• **BRIEF**
Find the line with "Studienorientierung (827, 1516)" in the records below. Copy it and every line after it, up to and including the line with "Hochschulrechenzentrum (HRZ) //".

-------- EXERCISE DATA

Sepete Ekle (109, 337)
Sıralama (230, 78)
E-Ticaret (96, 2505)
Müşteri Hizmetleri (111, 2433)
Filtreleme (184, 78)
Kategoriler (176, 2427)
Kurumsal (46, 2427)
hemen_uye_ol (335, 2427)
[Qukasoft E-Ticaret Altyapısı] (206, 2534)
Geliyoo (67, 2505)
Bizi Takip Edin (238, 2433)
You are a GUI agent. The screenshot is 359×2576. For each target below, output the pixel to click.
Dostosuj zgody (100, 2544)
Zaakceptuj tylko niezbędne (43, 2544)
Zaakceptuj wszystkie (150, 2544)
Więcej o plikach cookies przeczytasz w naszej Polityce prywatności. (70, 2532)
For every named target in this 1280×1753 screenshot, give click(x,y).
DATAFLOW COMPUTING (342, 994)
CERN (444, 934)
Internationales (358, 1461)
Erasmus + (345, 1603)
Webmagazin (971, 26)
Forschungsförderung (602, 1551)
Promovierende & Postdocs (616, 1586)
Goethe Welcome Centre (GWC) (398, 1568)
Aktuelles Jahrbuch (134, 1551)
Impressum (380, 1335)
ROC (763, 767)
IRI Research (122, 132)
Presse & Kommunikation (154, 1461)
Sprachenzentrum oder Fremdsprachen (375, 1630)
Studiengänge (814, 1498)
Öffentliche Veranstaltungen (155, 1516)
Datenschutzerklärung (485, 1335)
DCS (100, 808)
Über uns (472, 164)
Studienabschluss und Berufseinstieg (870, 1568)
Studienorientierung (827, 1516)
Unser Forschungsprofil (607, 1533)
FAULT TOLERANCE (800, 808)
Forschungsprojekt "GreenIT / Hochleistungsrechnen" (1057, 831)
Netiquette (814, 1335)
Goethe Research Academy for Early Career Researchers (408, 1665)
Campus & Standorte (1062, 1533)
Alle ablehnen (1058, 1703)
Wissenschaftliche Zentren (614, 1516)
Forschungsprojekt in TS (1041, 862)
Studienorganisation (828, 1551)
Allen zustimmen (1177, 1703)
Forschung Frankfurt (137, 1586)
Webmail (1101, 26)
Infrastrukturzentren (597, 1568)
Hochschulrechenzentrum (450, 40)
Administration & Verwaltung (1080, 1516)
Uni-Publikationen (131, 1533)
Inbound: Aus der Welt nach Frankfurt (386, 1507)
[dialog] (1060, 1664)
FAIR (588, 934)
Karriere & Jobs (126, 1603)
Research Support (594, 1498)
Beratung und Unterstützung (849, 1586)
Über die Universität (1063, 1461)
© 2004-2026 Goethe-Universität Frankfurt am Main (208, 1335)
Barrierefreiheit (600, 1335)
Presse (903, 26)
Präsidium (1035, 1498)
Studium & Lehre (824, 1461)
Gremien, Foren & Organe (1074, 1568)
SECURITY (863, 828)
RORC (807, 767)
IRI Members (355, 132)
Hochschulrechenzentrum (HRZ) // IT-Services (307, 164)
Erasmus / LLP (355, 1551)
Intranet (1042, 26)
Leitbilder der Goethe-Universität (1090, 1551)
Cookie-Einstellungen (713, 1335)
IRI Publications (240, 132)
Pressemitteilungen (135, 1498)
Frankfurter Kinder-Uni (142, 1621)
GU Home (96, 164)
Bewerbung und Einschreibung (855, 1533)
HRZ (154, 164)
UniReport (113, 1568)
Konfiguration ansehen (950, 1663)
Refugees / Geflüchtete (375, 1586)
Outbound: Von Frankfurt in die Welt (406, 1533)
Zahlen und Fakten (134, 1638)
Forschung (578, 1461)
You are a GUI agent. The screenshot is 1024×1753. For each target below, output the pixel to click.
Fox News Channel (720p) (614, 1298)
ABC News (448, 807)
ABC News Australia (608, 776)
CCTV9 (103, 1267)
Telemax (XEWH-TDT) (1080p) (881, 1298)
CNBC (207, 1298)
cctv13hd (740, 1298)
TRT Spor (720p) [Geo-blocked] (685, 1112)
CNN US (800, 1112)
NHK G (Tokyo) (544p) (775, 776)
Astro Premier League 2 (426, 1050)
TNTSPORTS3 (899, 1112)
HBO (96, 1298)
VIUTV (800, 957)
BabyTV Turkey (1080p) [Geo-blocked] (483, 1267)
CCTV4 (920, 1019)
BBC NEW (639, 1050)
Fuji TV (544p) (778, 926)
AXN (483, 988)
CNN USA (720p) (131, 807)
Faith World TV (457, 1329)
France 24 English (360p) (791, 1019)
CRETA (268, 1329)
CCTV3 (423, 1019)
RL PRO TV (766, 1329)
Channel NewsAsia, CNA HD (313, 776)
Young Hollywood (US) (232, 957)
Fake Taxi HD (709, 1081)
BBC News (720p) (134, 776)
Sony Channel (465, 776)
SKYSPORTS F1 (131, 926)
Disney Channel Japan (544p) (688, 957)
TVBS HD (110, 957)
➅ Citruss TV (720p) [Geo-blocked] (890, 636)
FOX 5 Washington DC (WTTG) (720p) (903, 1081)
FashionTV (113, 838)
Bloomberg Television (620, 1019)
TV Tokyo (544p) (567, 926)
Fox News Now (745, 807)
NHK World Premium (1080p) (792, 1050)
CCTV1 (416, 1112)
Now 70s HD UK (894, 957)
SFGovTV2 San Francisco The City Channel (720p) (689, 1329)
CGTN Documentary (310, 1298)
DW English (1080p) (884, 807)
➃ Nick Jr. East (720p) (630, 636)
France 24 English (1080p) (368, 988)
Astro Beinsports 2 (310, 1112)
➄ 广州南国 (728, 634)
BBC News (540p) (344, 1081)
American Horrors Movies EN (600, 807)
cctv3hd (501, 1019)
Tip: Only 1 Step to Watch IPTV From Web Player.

----------------

• **RESULT FOR THIS TASK**
Studienorientierung (827, 1516)
Unser Forschungsprofil (607, 1533)
FAULT TOLERANCE (800, 808)
Forschungsprojekt "GreenIT / Hochleistungsrechnen" (1057, 831)
Netiquette (814, 1335)
Goethe Research Academy for Early Career Researchers (408, 1665)
Campus & Standorte (1062, 1533)
Alle ablehnen (1058, 1703)
Wissenschaftliche Zentren (614, 1516)
Forschungsprojekt in TS (1041, 862)
Studienorganisation (828, 1551)
Allen zustimmen (1177, 1703)
Forschung Frankfurt (137, 1586)
Webmail (1101, 26)
Infrastrukturzentren (597, 1568)
Hochschulrechenzentrum (450, 40)
Administration & Verwaltung (1080, 1516)
Uni-Publikationen (131, 1533)
Inbound: Aus der Welt nach Frankfurt (386, 1507)
[dialog] (1060, 1664)
FAIR (588, 934)
Karriere & Jobs (126, 1603)
Research Support (594, 1498)
Beratung und Unterstützung (849, 1586)
Über die Universität (1063, 1461)
© 2004-2026 Goethe-Universität Frankfurt am Main (208, 1335)
Barrierefreiheit (600, 1335)
Presse (903, 26)
Präsidium (1035, 1498)
Studium & Lehre (824, 1461)
Gremien, Foren & Organe (1074, 1568)
SECURITY (863, 828)
RORC (807, 767)
IRI Members (355, 132)
Hochschulrechenzentrum (HRZ) // IT-Services (307, 164)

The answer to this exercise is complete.